Create a mask around the point that we want to track by using a Gaussian blur effect in the effects control. Click on the mask to create a mask around the object, and if you move it, you will be able to automatically track the movement of this mask, the position of this mask. We are not going to be using a Gaussian blur. The only reason why I added it is because we need some kind of mask that would not change our clip.

create_a_mask

We could take the keyframes of this mask path and convert it into the keyframes of position. It is not normally possible inside Premiere Pro. So to achieve this, we are going to need a plugin. To open up the plugin, go to window extensions and click the plugin called mask to transform. Select the position, rotation, or scale. Click on position. Go to this Gaussian blur and click on the mask option. Right-click on it and copy, then go to the plugin and click get from the clipboard.

add_plugin_mask_to_transform

The plugin will tell you that how many keyframes you have read successfully. You can just apply those keyframes as a transform effect. For instance, I have the motion graphics layer right here if I prolong it, and if I use it as transform, as you can see, it is pasting those keyframes. When it is done, I can scrub through, and the text is perfectly following the object in the shot.

paste_keyframes

To stabilize the shot. Let's actually delete this text layer as we don't need it. Select the clip itself and paste those keyframes as transform. Transform effect will be added, and our position keyframes will be pasted if you want to move the clip to the left when the camera moves to the right and vice versa. Collapse this and add another transform effect. Go to the effects, click on transform and drag it below the transform that the plugin created for you. Scroll down and go to rotation and rotate it by 180 degrees.

rotate_the_footage

Now rotate it back 180 degrees again in order to fix the fact that we now have upside damn clips: right-click here and nest. When the clip is nested, go to the motion properties of this nest. Go to rotation and rotate it back to 180 degrees.

rotate the footage back again

Just like that, you will have a perfectly stabilized shot in Premiere Pro. In the end, zoom into it a little bit to get rid of the black bars.

Part 4: FAQ - How to Shoot a Video that is Suitable for the Lock-on Stabilization Effect?

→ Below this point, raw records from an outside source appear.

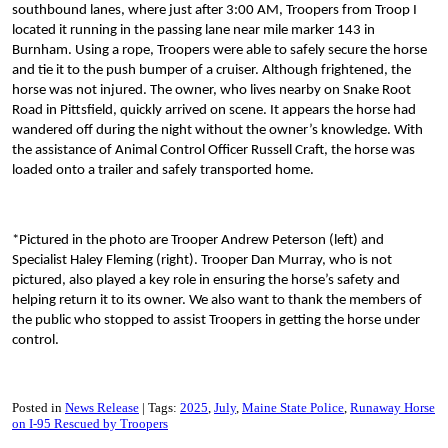
southbound lanes, where just after 3:00 AM, Troopers from Troop I
located it running in the passing lane near mile marker 143 in
Burnham. Using a rope, Troopers were able to safely secure the horse
and tie it to the push bumper of a cruiser. Although frightened, the
horse was not injured. The owner, who lives nearby on Snake Root
Road in Pittsfield, quickly arrived on scene. It appears the horse had
wandered off during the night without the owner’s knowledge. With
the assistance of Animal Control Officer Russell Craft, the horse was
loaded onto a trailer and safely transported home.
*Pictured in the photo are Trooper Andrew Peterson (left) and
Specialist Haley Fleming (right). Trooper Dan Murray, who is not
pictured, also played a key role in ensuring the horse’s safety and
helping return it to its owner. We also want to thank the members of
the public who stopped to assist Troopers in getting the horse under
control.
Posted in
News Release
Tags:
2025
July
Maine State Police
Runaway Horse
on I-95 Rescued by Troopers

Shoot 4K video, so you don't lose resolution when zooming in

It's essential to realize that because to the re-framing, you'll need to scale in quite a bit, so the video you're utilizing should ideally be shot in 4K at the very least if you're downscaling to 1080p, or even higher if you're intending on delivering in 4K. You will need a high-resolution clip because you will have to blow up the image a bit to avoid black edges.

Shoot wider to avoid the black bar

Keep in mind that the shots should be a little broader than a standard close-up, giving you plenty of flexibility to alter the margins around your subject and avoid black bars.